Meet Sarah

Image by Daniel Lewis

Meet Sarah Price

Sarah Price has rapidly established herself as one of the most prominent and sought-after garden designers in Britain.

Her work

Drawing on a prior training in fine art and a life-long love of wild and natural environments, Sarah’s gardens have an immersive quality and are often described as ‘painterly’. Her practice is unusual for its breadth and scope of work.


Her projects

Sarah co-designed the 2012 Gardens at London’s Olympic Park and was a planting consultant for LDA Design on the post-Games legacy design.

She continues to work on a number of large public planting schemes as well as private projects. These include new community gardens and an exciting ‘play’ landscape designed in collaboration with MUMA for Cambridge University; an “Art Garden” at Manchester’s Whitworth Art Gallery sponsored by Jo Malone London (left); and a garden inspired by the New Forest for a new Maggies Centre in Southhampton designed by architects AL_A.

Her awards

Sarah’s designs have collected numerous awards, most notably Gold Medals at the RHS Chelsea Flower Showin 2018 (right) for her M&G Investments Garden and in 2012 for The Telegraph Garden, amongst many others.

Her writing

Sarah is a contributing editor for Gardens Illustrated and also writes for House and Garden and The Telegraph. In 2016 Sarah was awarded Garden Columnist of year by the Garden Media Guild for her monthly series on landscape design.


Her academic career and qualifications

Sarah is a visiting lecturer in planting design at the Department of Landscape at Sheffield University and has lectured at the New York Botanical Gardens, Kew Gardens, the Royal Academy, and The Royal Geographical Society in London.

She graduated with a First class BA (Hons) degree in Fine Art at Nottingham Trent University in 2002 and from 2002 – 2003 worked for a year as a full time gardener at Hampton Court Palace, London.

Sarah’s top tips for sustainable gardening

Plants First

Prioritising plants over the built, hard landscape of a garden creates more opportunities for habitat creation, productivity, beauty, and importantly, carbon capture. Planting trees and hedges alone will boost biodiversity, suck in carbon, and deaden noise. Allowing areas of lawn to grow long will help retain humidity and soil moisture, improving habitat conditions for invertebrates and for species of moths and butterfly.

Local Craft

Traditional, slow, craft techniques are a counterblast against the blandness of mass production. Beyond their obvious romantic appeal, time honoured crafts such as weaving, hedge laying, hazel hurdles and dry-stone walling are sustainable, practical, adaptable, durable and in harmony with the geographic and cultural context of a garden. It’s not just about a reverie with the past; it’s also about reinvention, experimentation, and the forging of new collaborations with old traditions.

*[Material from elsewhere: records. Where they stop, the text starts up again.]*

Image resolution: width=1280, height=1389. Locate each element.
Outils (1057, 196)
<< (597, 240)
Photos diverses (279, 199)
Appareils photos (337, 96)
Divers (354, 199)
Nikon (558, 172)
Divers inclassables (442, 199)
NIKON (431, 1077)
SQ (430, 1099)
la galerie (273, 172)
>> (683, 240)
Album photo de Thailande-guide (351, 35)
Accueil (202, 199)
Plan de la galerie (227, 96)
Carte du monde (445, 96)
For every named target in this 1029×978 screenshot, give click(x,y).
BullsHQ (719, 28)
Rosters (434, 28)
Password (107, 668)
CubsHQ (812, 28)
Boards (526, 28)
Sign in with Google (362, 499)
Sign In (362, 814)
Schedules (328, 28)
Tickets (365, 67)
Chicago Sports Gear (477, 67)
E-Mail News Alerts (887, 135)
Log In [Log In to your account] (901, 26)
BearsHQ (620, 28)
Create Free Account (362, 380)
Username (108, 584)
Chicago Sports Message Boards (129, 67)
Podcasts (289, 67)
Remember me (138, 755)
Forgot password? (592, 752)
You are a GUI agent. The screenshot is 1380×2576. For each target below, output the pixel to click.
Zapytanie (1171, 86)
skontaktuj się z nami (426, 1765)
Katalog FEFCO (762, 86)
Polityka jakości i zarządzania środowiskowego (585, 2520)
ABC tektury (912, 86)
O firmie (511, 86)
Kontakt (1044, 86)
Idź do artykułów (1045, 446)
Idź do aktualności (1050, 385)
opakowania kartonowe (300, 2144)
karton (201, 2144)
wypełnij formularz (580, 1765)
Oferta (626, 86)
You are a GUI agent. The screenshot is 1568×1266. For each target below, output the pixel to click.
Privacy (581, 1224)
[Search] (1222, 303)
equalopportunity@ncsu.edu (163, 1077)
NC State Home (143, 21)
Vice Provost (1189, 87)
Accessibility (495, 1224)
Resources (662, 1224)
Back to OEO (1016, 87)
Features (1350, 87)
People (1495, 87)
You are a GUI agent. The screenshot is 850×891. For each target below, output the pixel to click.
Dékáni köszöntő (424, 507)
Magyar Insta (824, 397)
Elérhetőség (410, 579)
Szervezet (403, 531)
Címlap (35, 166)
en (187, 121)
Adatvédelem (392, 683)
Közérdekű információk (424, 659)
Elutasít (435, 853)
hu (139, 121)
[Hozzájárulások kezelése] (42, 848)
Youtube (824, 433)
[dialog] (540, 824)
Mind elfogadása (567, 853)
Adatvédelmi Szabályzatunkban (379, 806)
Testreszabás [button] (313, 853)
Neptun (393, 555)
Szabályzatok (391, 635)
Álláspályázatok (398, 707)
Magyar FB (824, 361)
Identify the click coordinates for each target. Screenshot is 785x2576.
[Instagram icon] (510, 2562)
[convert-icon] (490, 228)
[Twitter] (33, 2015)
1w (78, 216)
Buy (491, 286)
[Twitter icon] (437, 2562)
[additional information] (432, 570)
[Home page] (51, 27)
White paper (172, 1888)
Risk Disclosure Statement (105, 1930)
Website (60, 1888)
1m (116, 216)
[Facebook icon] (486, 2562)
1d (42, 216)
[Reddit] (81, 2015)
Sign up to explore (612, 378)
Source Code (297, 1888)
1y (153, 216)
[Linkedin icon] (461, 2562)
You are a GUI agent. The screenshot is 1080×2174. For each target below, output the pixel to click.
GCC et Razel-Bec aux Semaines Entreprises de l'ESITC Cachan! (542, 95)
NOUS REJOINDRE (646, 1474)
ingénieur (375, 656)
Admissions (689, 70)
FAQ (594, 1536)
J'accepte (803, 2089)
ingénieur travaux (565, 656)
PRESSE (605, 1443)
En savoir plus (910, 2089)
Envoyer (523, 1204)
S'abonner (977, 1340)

Waste as a valuable resource

In The Nurture Landscapes Garden, we make use of reclaimed bricks in low retaining walls, and old timber is repurposed as furniture. Even construction waste – such as crushed concrete and aggregates are used in the pathways and as a garden mulch. Consider using recycled sands and aggregates for informal pathways and as low fertility growing substrate for drought resistant, dry gardens whose plants develop deep reaching root systems, allowing them to thrive in the sun.

Water Capture

I often introduce shallow dishes of rainwater within my gardens. Carefully positioned, they mirror the sky and tree canopies, whilst importantly attracting wildlife such as birds, pollinators and mammals. Equally important is rainwater collection; water butts are easy to install and safely store rainwater from rooftops.

Dead wood and compost heaps teem with life

Instead of burning brash and garden clippings try creating beautiful and sustainable structures such as log piles, wood stacks and dead hedges; upright structures of woody cuttings woven between vertical stakes, a neat but dense habitat for birds and hibernating insects.